Stored data
········

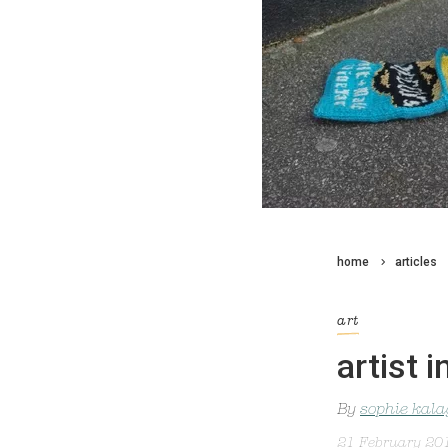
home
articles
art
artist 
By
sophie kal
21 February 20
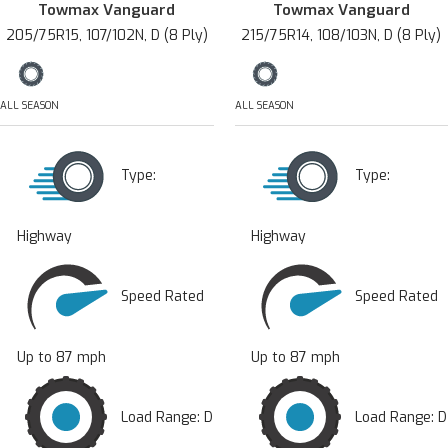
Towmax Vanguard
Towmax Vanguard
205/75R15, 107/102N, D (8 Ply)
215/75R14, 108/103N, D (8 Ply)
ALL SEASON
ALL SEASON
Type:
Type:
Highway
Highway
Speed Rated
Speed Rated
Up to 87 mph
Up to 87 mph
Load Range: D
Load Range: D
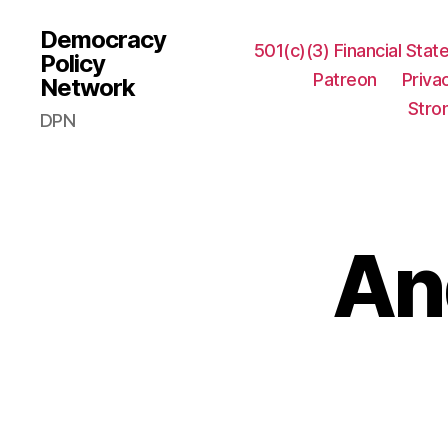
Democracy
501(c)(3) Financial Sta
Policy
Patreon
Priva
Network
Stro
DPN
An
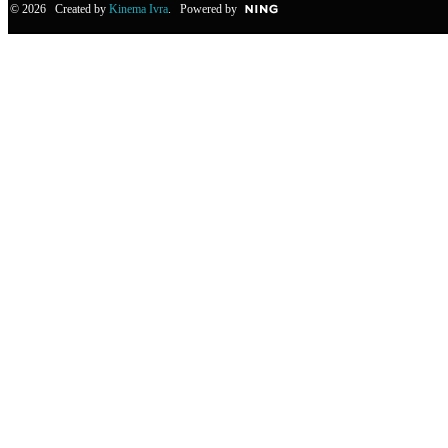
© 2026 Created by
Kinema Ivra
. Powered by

········

For this exercise, copy the entries above exactly and skip any picture.

home
articles
art
artist 
By
sophie kal
21 February 20
Towmax Vanguard
Towmax Vanguard
205/75R15, 107/102N, D (8 Ply)
215/75R14, 108/103N, D (8 Ply)
ALL SEASON
ALL SEASON
Type:
Type:
Highway
Highway
Speed Rated
Speed Rated
Up to 87 mph
Up to 87 mph
Load Range: D
Load Range: D
Democracy
501(c)(3) Financial Sta
Policy
Patreon
Priva
Network
Stro
DPN
An
© 2026 Created by
Kinema Ivra
. Powered by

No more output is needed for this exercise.